As the show continued to be a success I believe several things happened. The pressure of creating top notch scripts overcame the need to be a continuous ironic commentary. The characters and their stories became more and more important and elements were added that they needed to resolve, again crowding out the before mentioned commentary and the initial magic of the show and the reason that it was given the style it has. Lastly, I suspect that the writers just didn't have the sensitivity or the political will to send up the culture of the late 1960s in the same way they had sent up the early 1960s. I kept hoping ... personally I think the mindless conformity of so many who saw themselves as "counter culture" was hysterical, easily as funny as Don Draper dumping the trash off of the blanket he'd just used for a picnic with his family and then throwing his used beer can into the State Park foliage.

All that said, I grew up under the desks at Bantam Book's Madison Avenue and Fifth Avenue offices in that very era. The show looks and feels very much like my memory ... but I was a kid, very much like the oldest of the Mad Men writing staff.

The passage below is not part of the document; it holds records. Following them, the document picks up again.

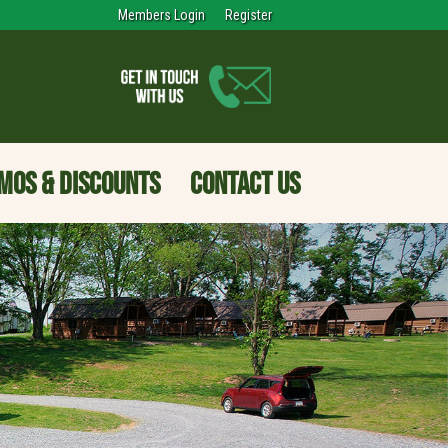
Members Login
Register
MOS & DISCOUNTS
CONTACT US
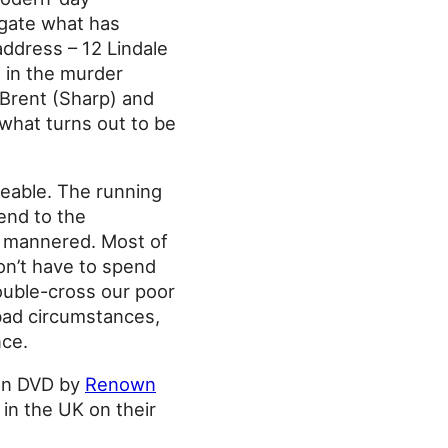
igate what has
address – 12 Lindale
e in the murder
 Brent (Sharp) and
 what turns out to be
iceable. The running
tend to the
le mannered. Most of
don’t have to spend
ouble-cross our poor
 bad circumstances,
nce.
 on DVD by
Renown
 in the UK on their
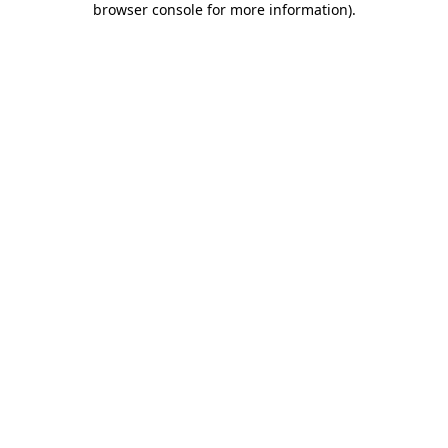
browser console for more information)
.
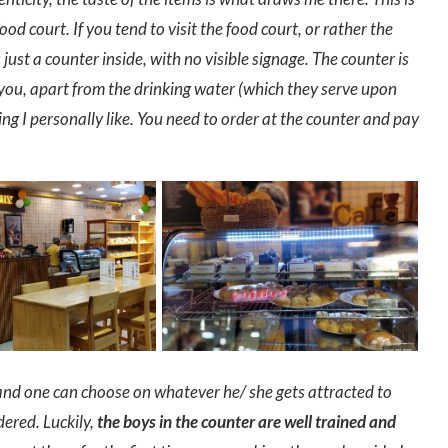
od court. If you tend to visit the food court, or rather the
ust a counter inside, with no visible signage. The counter is
you, apart from the drinking water (which they serve upon
ng I personally like. You need to order at the counter and pay
 and one can choose on whatever he/ she gets attracted to
dered. Luckily,
the boys in the counter are well trained and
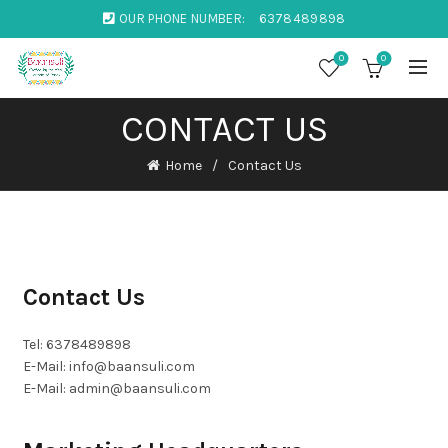
OUR PHONE NUMBER:
6378489898
0
0
CONTACT US
Home
Contact Us
Contact Us
Tel: 6378489898
E-Mail: info@baansuli.com
E-Mail: admin@baansuli.com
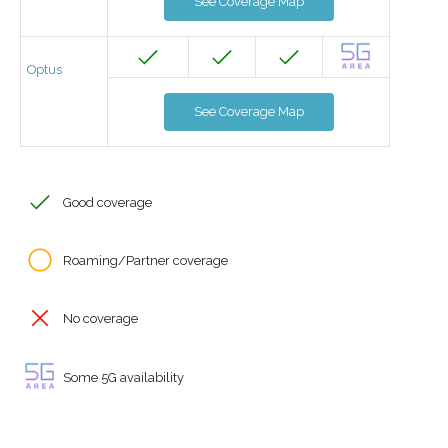
See Coverage Map
Optus
See Coverage Map
Good coverage
Roaming/Partner coverage
No coverage
Some 5G availability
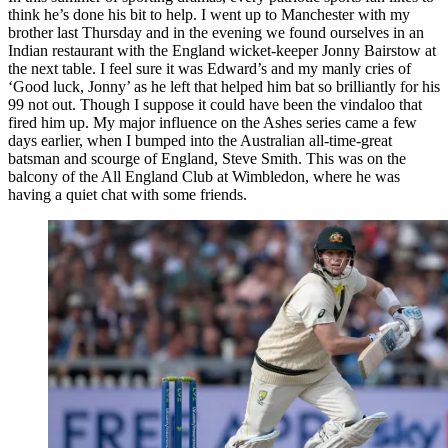
think he’s done his bit to help. I went up to Manchester with my
brother last Thursday and in the evening we found ourselves in an
Indian restaurant with the England wicket-keeper Jonny Bairstow at
the next table. I feel sure it was Edward’s and my manly cries of
‘Good luck, Jonny’ as he left that helped him bat so brilliantly for his
99 not out. Though I suppose it could have been the vindaloo that
fired him up. My major influence on the Ashes series came a few
days earlier, when I bumped into the Australian all-time-great
batsman and scourge of England, Steve Smith. This was on the
balcony of the All England Club at Wimbledon, where he was
having a quiet chat with some friends.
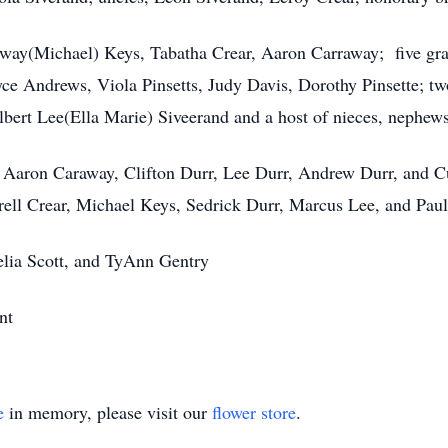
raway(Michael) Keys, Tabatha Crear, Aaron Carraway; five gran
Joyce Andrews, Viola Pinsetts, Judy Davis, Dorothy Pinsette; 
bert Lee(Ella Marie) Siveerand and a host of nieces, nephews,
 Aaron Caraway, Clifton Durr, Lee Durr, Andrew Durr, and C
rell Crear, Michael Keys, Sedrick Durr, Marcus Lee, and Paul
lia Scott, and TyAnn Gentry
nt
e
in memory, please visit our
flower store
.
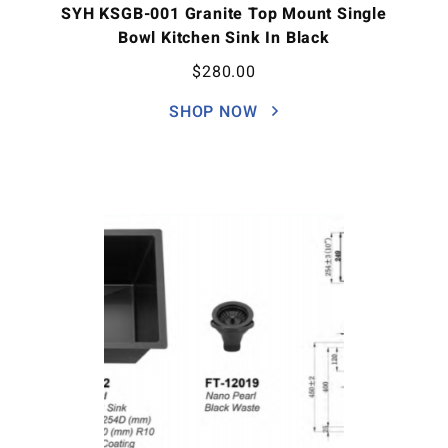
SYH KSGB-001 Granite Top Mount Single
Bowl Kitchen Sink In Black
$
280.00
SHOP NOW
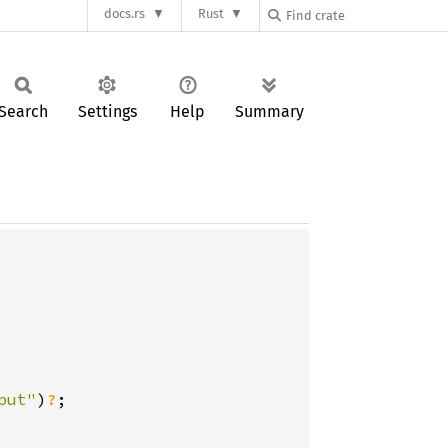
docs.rs
Rust
Search
Settings
Help
Summary
put"
)
?
;
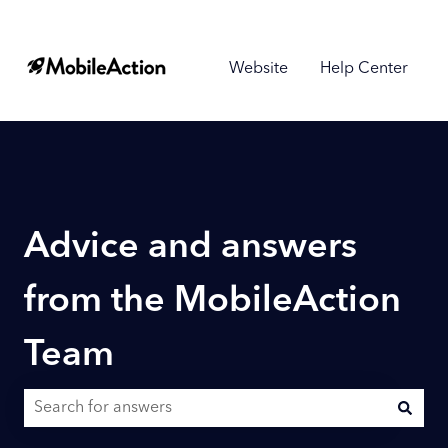
Website
Help Center
Advice and answers
from the MobileAction
Team
There are no suggestions because the search field is empty.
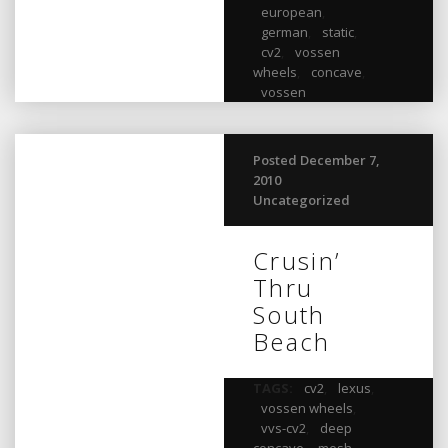
european
,
german
,
static
,
cv2
,
vossen
wheels
,
concave
,
vossen
Posted December 7,
2010
Uncategorized
Crusin’
Thru
South
Beach
TAGS:
cv2
,
lexus
,
vossen wheels
,
vvs-cv2
,
deep
concave
,
mesh
,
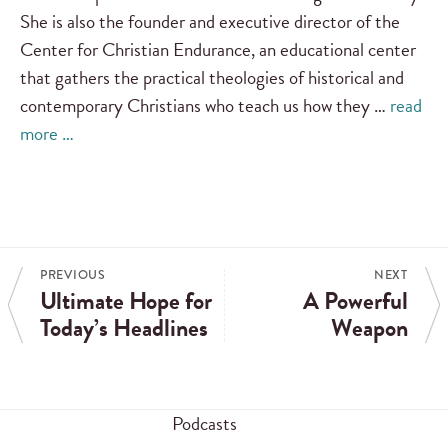
She is also the founder and executive director of the
Center for Christian Endurance, an educational center
that gathers the practical theologies of historical and
contemporary Christians who teach us how they …
read
more …
PREVIOUS
NEXT
Ultimate Hope for
A Powerful
Today’s Headlines
Weapon
Podcasts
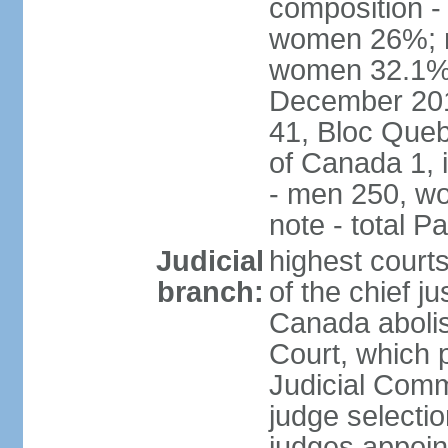
composition -
women 26%; no
women 32.1% n
December 201
41, Bloc Queb
of Canada 1, 
- men 250, w
note - total 
Judicial
highest court
branch:
of the chief j
Canada abolis
Court, which p
Judicial Comm
judge selectio
judges appoint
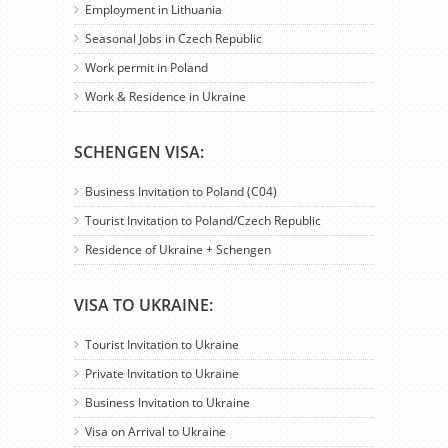
Employment in Lithuania
Seasonal Jobs in Czech Republic
Work permit in Poland
Work & Residence in Ukraine
SCHENGEN VISA:
Business Invitation to Poland (C04)
Tourist Invitation to Poland/Czech Republic
Residence of Ukraine + Schengen
VISA TO UKRAINE:
Tourist Invitation to Ukraine
Private Invitation to Ukraine
Business Invitation to Ukraine
Visa on Arrival to Ukraine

I don't mind the direction the show has gone in. Every successful TV show lives in a state of tension between it's ideals at the beginning and the requirement to keep it going once casts, crews, and studios begin to rely on it for their livelihoods and audiences for their ongoing entertainment. Most shows devolve into soap opera in order to survive and because the stories become so complicated that all the writers have time to do is service the concepts they have previously set up.